Los síntomas del síndrome alcohólico fetal pueden diferir de una persona a otra, dependiendo de la cantidad de alcohol que la madre haya consumido y el periodo del embarazo en que lo haya hecho. Los signos típicos del síndrome alcohólico fetal en un bebé recién nacido incluyen tamaño pequeño al nacer y rasgos faciales característicos, como tener los ojos muy separados, el surco entre la nariz y el labio lis, y el labio superior delgado. A medida que el niño crece, pueden resultar más evidentes otros problemas, como dificultades de aprendizaje y de atención (muchos niños tienen trastorno de déficit de atención), problemas de audición o visión y trastornos de comportamiento, como impulsividad e hiperactividad.

Diagnóstico

El diagnóstico del síndrome alcohólico fetal suele ser complicado, porque los síntomas y signos pueden ser difíciles de reconocer. El diagnóstico se realiza en una consulta pediátrica sobre la base de la apariencia y los síntomas del infante cuya madre consumió alcohol durante el embarazo. Las principales características a tener en cuenta para diagnosticar esta condición médica son: problemas de crecimiento, rasgos faciales característicos (un labio superior delgado, surco liso entre la nariz y el labio, ojos muy separados) y signos o síntomas de problemas de desarrollo en el cerebro (dificultades de aprendizaje, bajo CI).

Tratamiento

No existe cura para los trastornos del síndrome alcohólico fetal. El tratamiento consiste en controlar los síntomas, proporcionar apoyo ante las complicaciones (como brindar ayuda escolar adicional) y reconocer y tratar a tiempo los problemas relacionados con la atención y el comportamiento.
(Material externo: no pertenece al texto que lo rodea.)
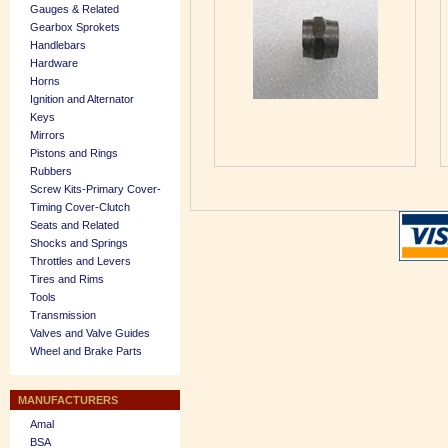
Gauges & Related
Gearbox Sprokets
Handlebars
Hardware
Horns
Ignition and Alternator
Keys
Mirrors
Pistons and Rings
Rubbers
Screw Kits-Primary Cover-
Timing Cover-Clutch
Seats and Related
Shocks and Springs
Throttles and Levers
Tires and Rims
Tools
Transmission
Valves and Valve Guides
Wheel and Brake Parts
MANUFACTURERS
Amal
BSA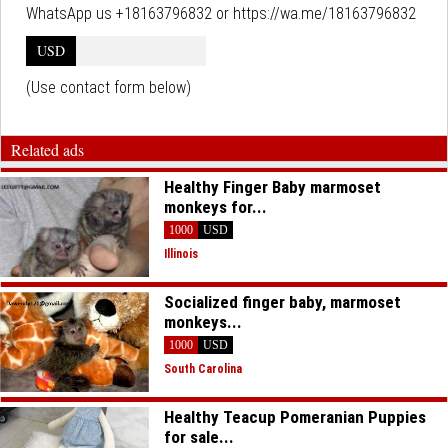
WhatsApp us +18163796832 or https://wa.me/18163796832
USD
(Use contact form below)
Related ads
Healthy Finger Baby marmoset
monkeys for...
1000
USD
Illinois
Socialized finger baby, marmoset
monkeys...
1000
USD
South Carolina
Healthy Teacup Pomeranian Puppies
for sale...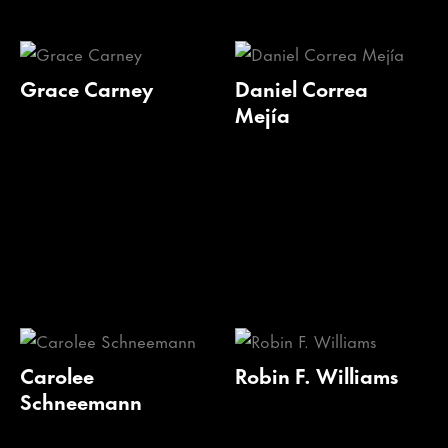
Grace Carney
Daniel Correa
Mejía
Carolee
Robin F. Williams
Schneemann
La orientación psicológica familiar también puede ayudar.

Prevención

La medida más importante para prevenir el síndrome de alcoholismo fetal es no consumir alcohol durante el embarazo.

Pronóstico

Los niños diagnosticados antes de los 6 años de edad y que son criados en un hogar estable y comprensivo tienen más posibilidades de crecer bien. En cambio, los que no son diagnosticados y no reciben apoyo pueden tener problemas de por vida debido a sus dificultades de aprendizaje y de conducta.